Task details: Please give the whole listing again word for word, and drop any pictures it holds.

Records for the task:
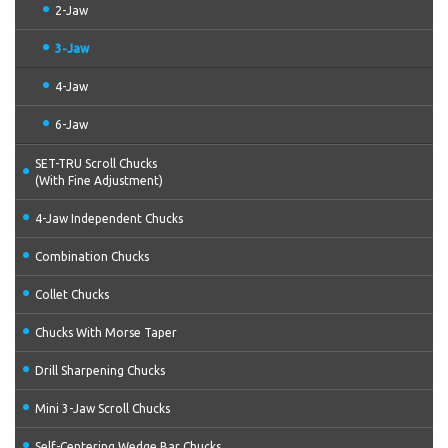
2-Jaw
3-Jaw
4-Jaw
6-Jaw
SET-TRU Scroll Chucks
(With Fine Adjustment)
4-Jaw Independent Chucks
Combination Chucks
Collet Chucks
Chucks With Morse Taper
Drill Sharpening Chucks
Mini 3-Jaw Scroll Chucks
Self-Centering Wedge Bar Chucks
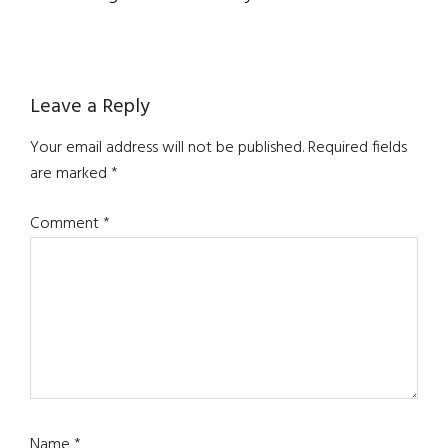
Reader
Leave a Reply
Interactions
Your email address will not be published.
Required fields
are marked
*
Comment
*
Name
*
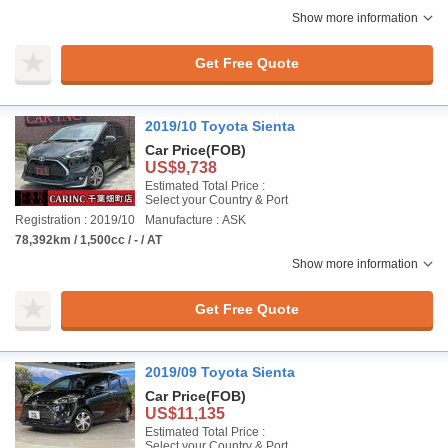
Show more information
Get Free Quote
2019/10 Toyota Sienta
Car Price
(FOB)
US$9,738
Estimated Total Price :
Select your Country & Port
Registration : 2019/10
Manufacture : ASK
78,392km / 1,500cc / - / AT
Show more information
Get Free Quote
2019/09 Toyota Sienta
Car Price
(FOB)
US$11,135
Estimated Total Price :
Select your Country & Port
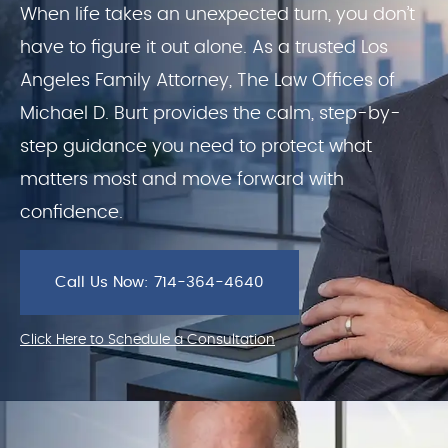
When life takes an unexpected turn, you don’t
have to figure it out alone. As a trusted Los
Angeles Family Attorney, The Law Offices of
Michael D. Burt provides the calm, step-by-
step guidance you need to protect what
matters most and move forward with
confidence.
Call Us Now: 714-364-4640
Click Here to Schedule a Consultation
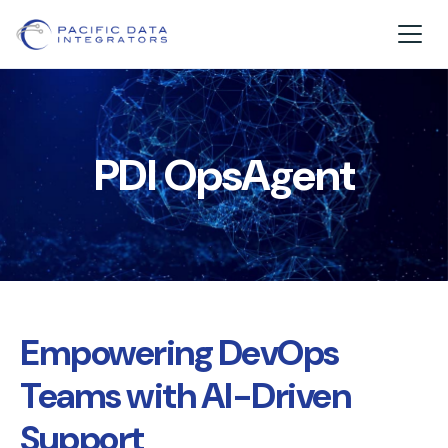
PDI OpsAgent
Empowering DevOps
Teams with AI-Driven
Support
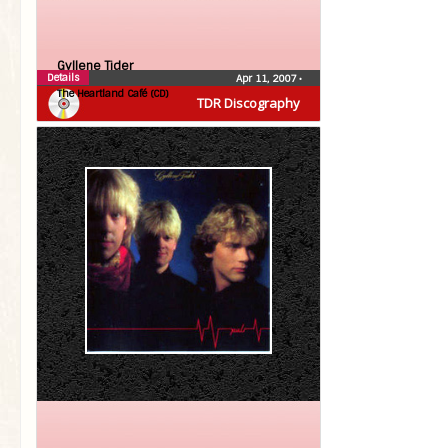
Gyllene Tider
Details
Apr 11, 2007
•
The Heartland Café (CD)
TDR Discography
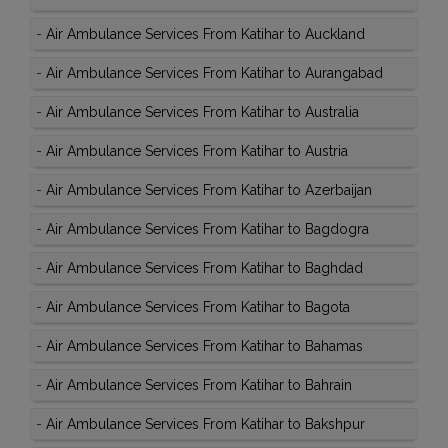
-
Air Ambulance Services From Katihar to Auckland
-
Air Ambulance Services From Katihar to Aurangabad
-
Air Ambulance Services From Katihar to Australia
-
Air Ambulance Services From Katihar to Austria
-
Air Ambulance Services From Katihar to Azerbaijan
-
Air Ambulance Services From Katihar to Bagdogra
-
Air Ambulance Services From Katihar to Baghdad
-
Air Ambulance Services From Katihar to Bagota
-
Air Ambulance Services From Katihar to Bahamas
-
Air Ambulance Services From Katihar to Bahrain
-
Air Ambulance Services From Katihar to Bakshpur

Your response:
2-Jaw
3-Jaw
4-Jaw
6-Jaw
SET-TRU Scroll Chucks
(With Fine Adjustment)
4-Jaw Independent Chucks
Combination Chucks
Collet Chucks
Chucks With Morse Taper
Drill Sharpening Chucks
Mini 3-Jaw Scroll Chucks
Self-Centering Wedge Bar Chucks
Reader
Leave a Reply
Interactions
Your email address will not be published.
Required fields
are marked
*
Comment
*
Name
*
Show more information
Get Free Quote
2019/10 Toyota Sienta
Car Price
(FOB)
US$9,738
Estimated Total Price :
Select your Country & Port
Registration : 2019/10
Manufacture : ASK
78,392km / 1,500cc / - / AT
Show more information
Get Free Quote
2019/09 Toyota Sienta
Car Price
(FOB)
US$11,135
Estimated Total Price :
Select your Country & Port
When life takes an unexpected turn, you don’t
have to figure it out alone. As a trusted Los
Angeles Family Attorney, The Law Offices of
Michael D. Burt provides the calm, step-by-
step guidance you need to protect what
matters most and move forward with
confidence.
Call Us Now: 714-364-4640
Click Here to Schedule a Consultation
PDI OpsAgent
Empowering DevOps
Teams with AI-Driven
Support
Gyllene Tider
Details
Apr 11, 2007
•
The Heartland Café (CD)
TDR Discography
-
Air Ambulance Services From Katihar to Auckland
-
Air Ambulance Services From Katihar to Aurangabad
-
Air Ambulance Services From Katihar to Australia
-
Air Ambulance Services From Katihar to Austria
-
Air Ambulance Services From Katihar to Azerbaijan
-
Air Ambulance Services From Katihar to Bagdogra
-
Air Ambulance Services From Katihar to Baghdad
-
Air Ambulance Services From Katihar to Bagota
-
Air Ambulance Services From Katihar to Bahamas
-
Air Ambulance Services From Katihar to Bahrain
-
Air Ambulance Services From Katihar to Bakshpur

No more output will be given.